SECURITIES AND EXCHANGE COMMISSION
Washington, D.C. 20549
Pursuant to Section 13 OR 15(d)
of The Securities Exchange Act of 1934
Date of Report (Date of earliest event reported): November 13, 2020
MarketAxess Holdings Inc.
(Exact name of registrant as specified in its charter)
(State or other jurisdiction
55 Hudson Yards, 15th Floor
New York, New York 10001
(Address of principal executive offices) (Zip Code)
Registrant’s telephone number, including area code (212) 813-6000
(Former name or former address, if changed since last report.)
Check the appropriate box below if the Form 8-K filing is intended to simultaneously satisfy the filing obligation of the registrant under any of the following provisions (see General Instruction A.2. below):
Written communications pursuant to Rule 425 under the Securities Act (17 CFR 230.425)
Soliciting material pursuant to Rule 14a-12 under the Exchange Act (17 CFR 240.14a-12)
Pre-commencement communications pursuant to Rule 14d-2(b) under the Exchange Act (17 CFR 240.14d-2(b))
Pre-commencement communications pursuant to Rule 13e-4(c) under the Exchange Act (17 CFR 240.13e-4(c))
Securities registered pursuant to Section 12(b) of the Act:
Title of each class
Name of each exchange
on which registered
|Common Stock, par value $0.003 per share||MKTX||NASDAQ Global Select Market|
Indicate by check mark whether the registrant is an emerging growth company as defined in Rule 405 of the Securities Act of 1933 (§230.405 of this chapter) or Rule 12b-2 of the Securities Exchange Act of 1934 (§240.12b-2 of this chapter).
Emerging growth company ☐
If an emerging growth company, indicate by check mark if the registrant has elected not to use the extended transition period for complying with any new or revised financial accounting standards provided pursuant to Section 13(a) of the Exchange Act. ☐
Entry into a Material Definitive Agreement.

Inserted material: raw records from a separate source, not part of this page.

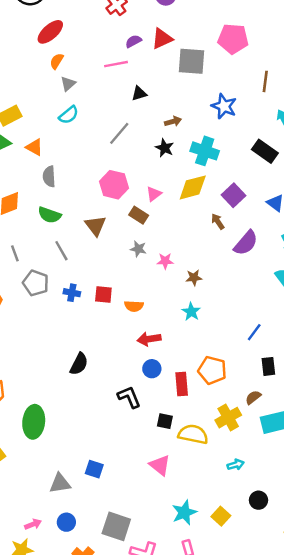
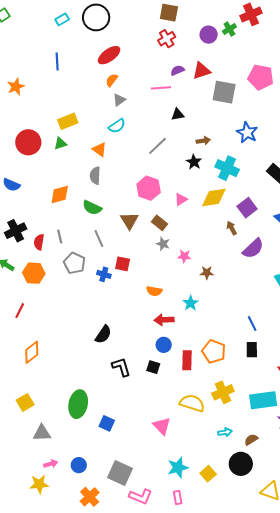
orange triangle: (34, 147) -> (100, 149), moved
brown rectangle: (139, 215) -> (159, 223), moved
red square: (103, 294) -> (123, 264), moved
cyan star: (191, 312) -> (191, 303), moved
blue line: (254, 332) -> (252, 324), turned -70
black rectangle: (268, 366) -> (252, 350), moved
black L-shape: (129, 397) -> (121, 367), moved
brown semicircle: (253, 397) -> (251, 440), moved
black square: (165, 421) -> (153, 367), moved
green ellipse: (34, 422) -> (78, 404), moved
gray triangle: (60, 483) -> (42, 433), moved
black circle: (258, 500) -> (241, 464), size x1.5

On November 13, 2020, MarketAxess Holdings Inc. (the “Company”), as borrower, entered into a credit agreement (the “Credit Agreement”) with a syndicate of lenders and JPMorgan Chase Bank, N.A. (“JPMorgan”), as administrative agent. Pursuant to the Credit Agreement, the lenders have provided aggregate commitments totaling $500 million, consisting of a revolving credit facility (the “Credit Facility”) and a $5 million letter of credit sub-limit for standby letters of credit.
No funds are being borrowed by, and no letters of credit will be issued to, the Company at this time other than an existing standby letter of credit. Any future credit extensions under the Credit Agreement are subject to customary conditions precedent. The proceeds of any loans are expected to be used for general corporate purposes.

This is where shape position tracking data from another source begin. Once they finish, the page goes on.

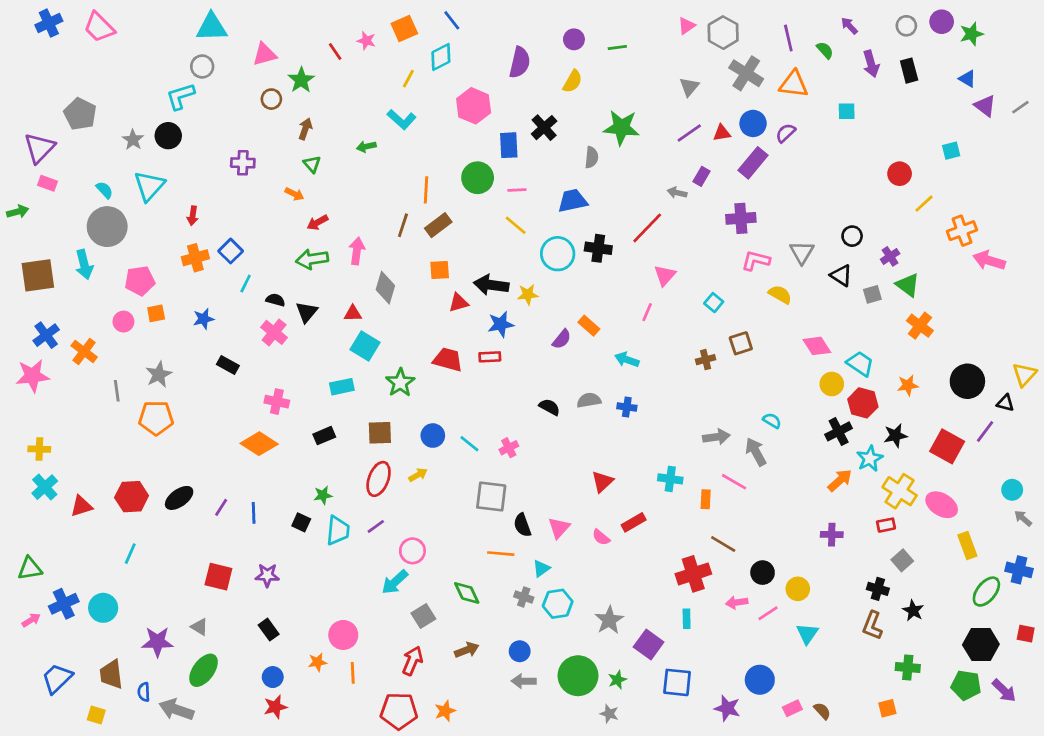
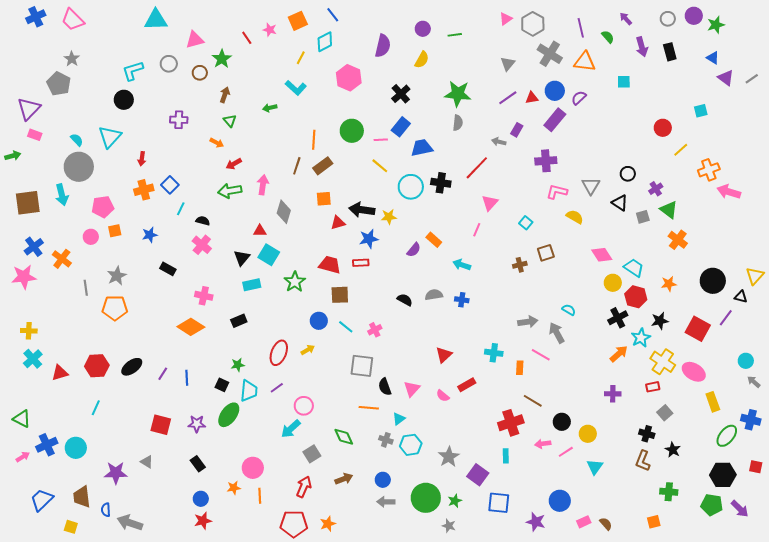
gray circle: (202, 66) -> (169, 64), moved
gray star: (133, 140) -> (72, 59), moved
blue rectangle: (509, 145) -> (401, 127), moved, turned 42
gray semicircle: (592, 157) -> (458, 123), moved
black triangle: (307, 312) -> (242, 258), moved
brown square: (380, 433) -> (340, 295), moved
green triangle: (30, 568) -> (22, 419), turned 36
green ellipse: (204, 670) -> (229, 415), moved

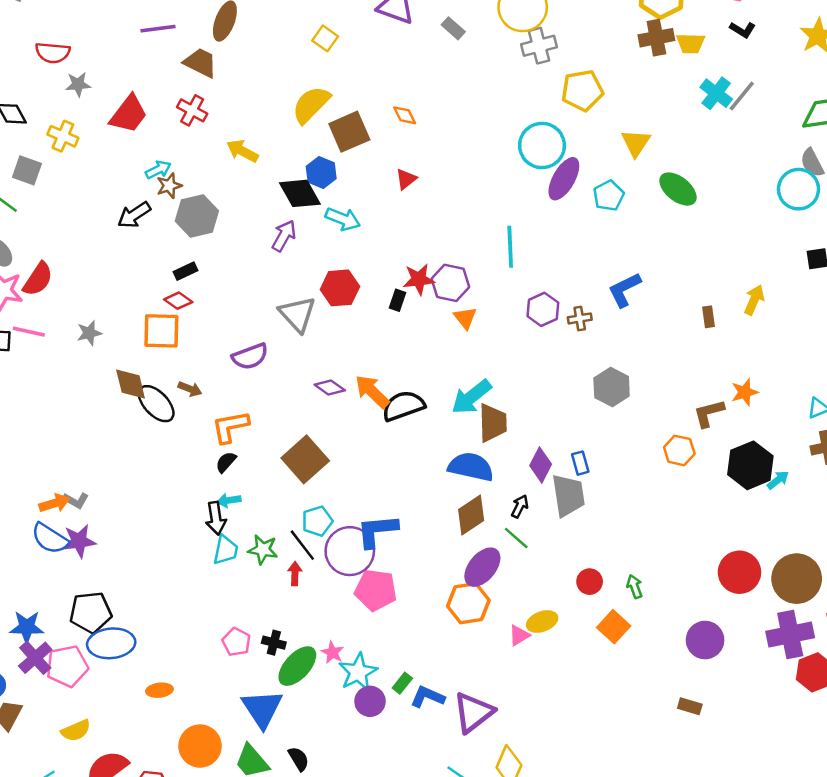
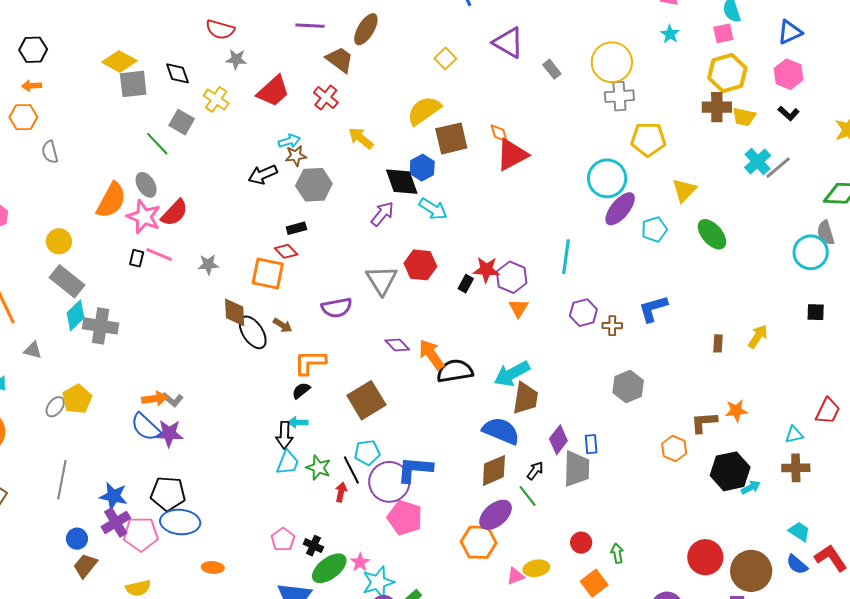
red triangle: (406, 179) -> (512, 155), moved, size x1.8

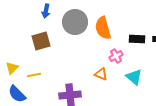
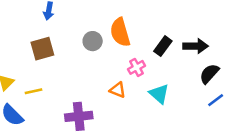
gray circle: (75, 22) -> (93, 41), moved, size x0.6
black rectangle: (137, 39) -> (163, 46), turned -56

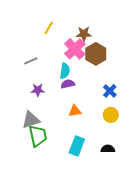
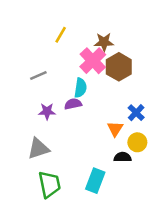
purple semicircle: (68, 84) -> (73, 104), moved
orange triangle: (75, 111) -> (115, 129), moved, turned -48
green trapezoid: (38, 136) -> (50, 184), moved
black semicircle: (108, 149) -> (123, 157), moved

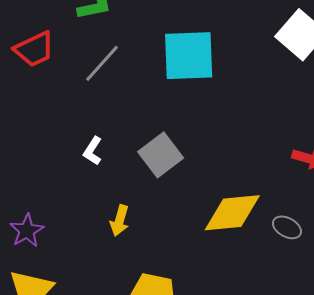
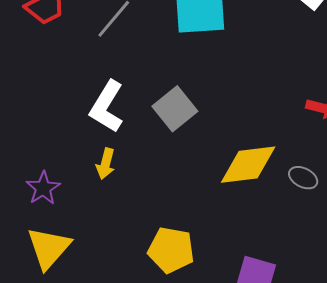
white L-shape: (93, 151) -> (107, 107), size x1.8
yellow arrow: (120, 221) -> (106, 164), moved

All borrowings under the Credit Facility will bear interest, at the Company’s option, at a rate per annum equal to (A) the sum of (i) the greatest of (a) the prime rate (last quoted by The Wall Street Journal as the prime rate in the U.S.), (b) the sum of (x) the greater of the federal funds effective rate and the overnight bank funding rate plus (y) 0.50%, and (c) one month adjusted LIBOR plus 1.00%, plus (ii) the applicable rate, ranging from 0.50% to 1.25%, provided that such sum is subject to a 1.0% floor, or (B) the sum of (i) adjusted LIBOR plus (ii) the applicable rate, ranging from 1.50% to 2.25%, provided that such sum is subject to a 0.0% floor. The applicable rate is based on the Company’s net leverage ratio as determined pursuant to the terms of the Credit Agreement. Default interest is 2.00% per annum in excess of the rate otherwise applicable in the case of any overdue principal or any other overdue amount. The Credit Agreement also includes customary replacement provisions in the event of the discontinuation of LIBOR.

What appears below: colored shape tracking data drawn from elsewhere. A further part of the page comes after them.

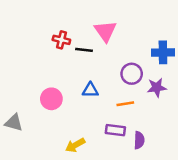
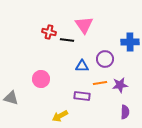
purple star: (157, 88) -> (120, 85), moved
blue triangle: (90, 90) -> (82, 66), moved
purple rectangle: (115, 130) -> (82, 96), moved
purple semicircle: (139, 140) -> (125, 112), moved

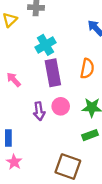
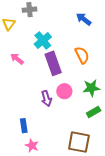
orange semicircle: (87, 69) -> (82, 55), turned -30
pink arrow: (14, 80) -> (17, 59), moved

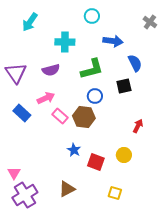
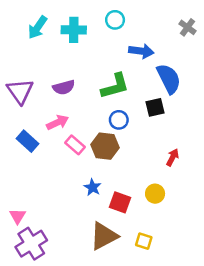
cyan cross: (65, 42) -> (74, 30), moved
blue semicircle: (135, 63) -> (169, 79), size x1.4
brown triangle: (67, 189) -> (104, 236), moved, size x1.4

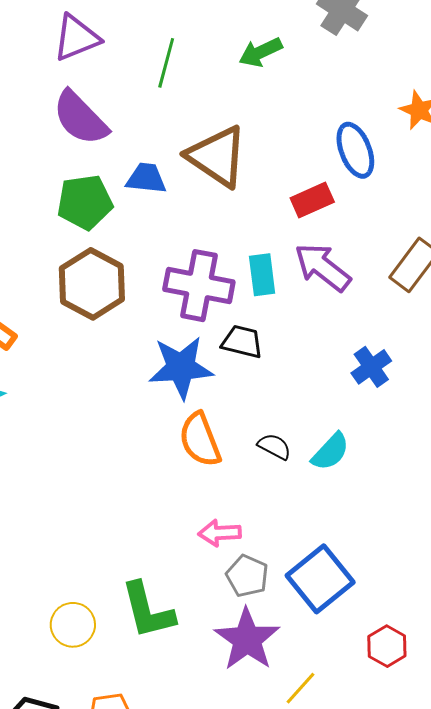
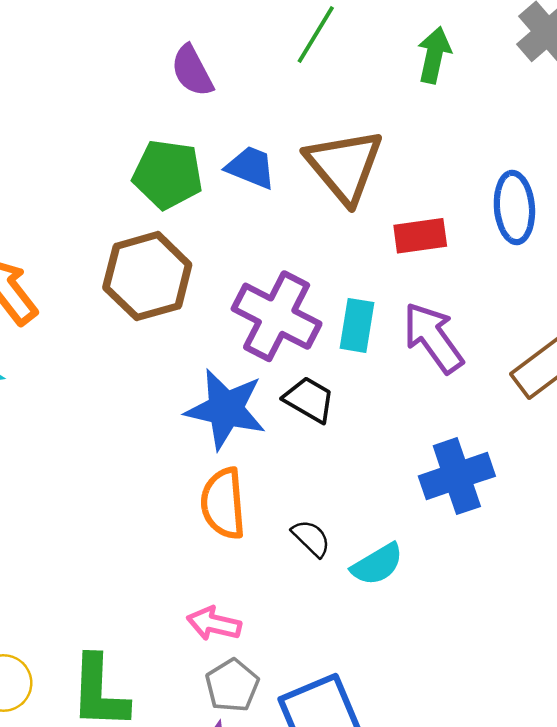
green arrow: (261, 52) -> (434, 55), turned 111
purple semicircle: (80, 118) -> (192, 71), size x0.7
red rectangle: (312, 200) -> (420, 236), moved
blue cross: (371, 367) -> (457, 476), size x1.4

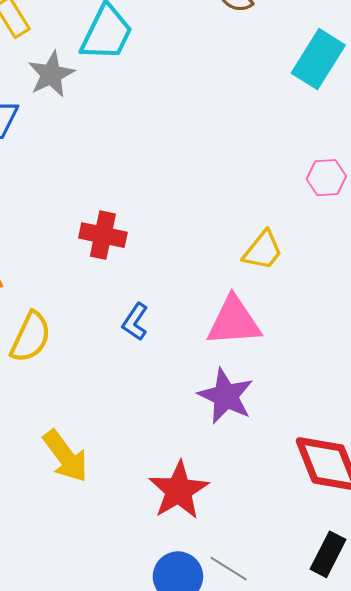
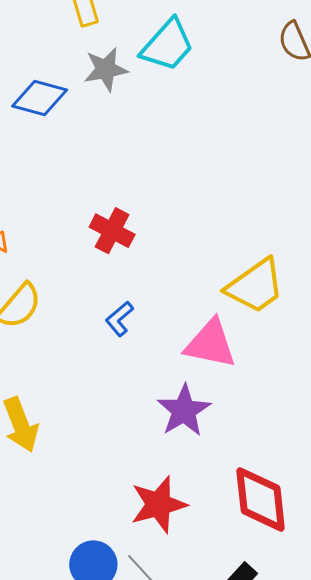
yellow trapezoid: (263, 250) -> (255, 286), size x1.5
red star: (179, 490) -> (159, 505), moved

In addition to paying interest on outstanding principal under the Credit Agreement, the Company is required to pay a commitment fee to the lenders under the Credit Facility in respect of unutilized revolving loan commitments and a fronting fee to the issuing bank with respect to letters of credit. The Company is also required to pay a participation fee to the administrative agent for the account of each lender with respect to the Company’s participations in letters of credit at the then applicable rate, ranging from 1.50% to 2.25%, on the average daily amount of each lender’s letter of credit exposure.
The Credit Facility will mature on November 12, 2021, with the Company’s option to request up to two additional 364-day extensions at the discretion of each lender and subject to customary conditions.
The Credit Agreement permits the Company to prepay any or all of the outstanding loans or to reduce the commitments under the Credit Facility without incurring premiums or penalties (except LIBOR breakage costs).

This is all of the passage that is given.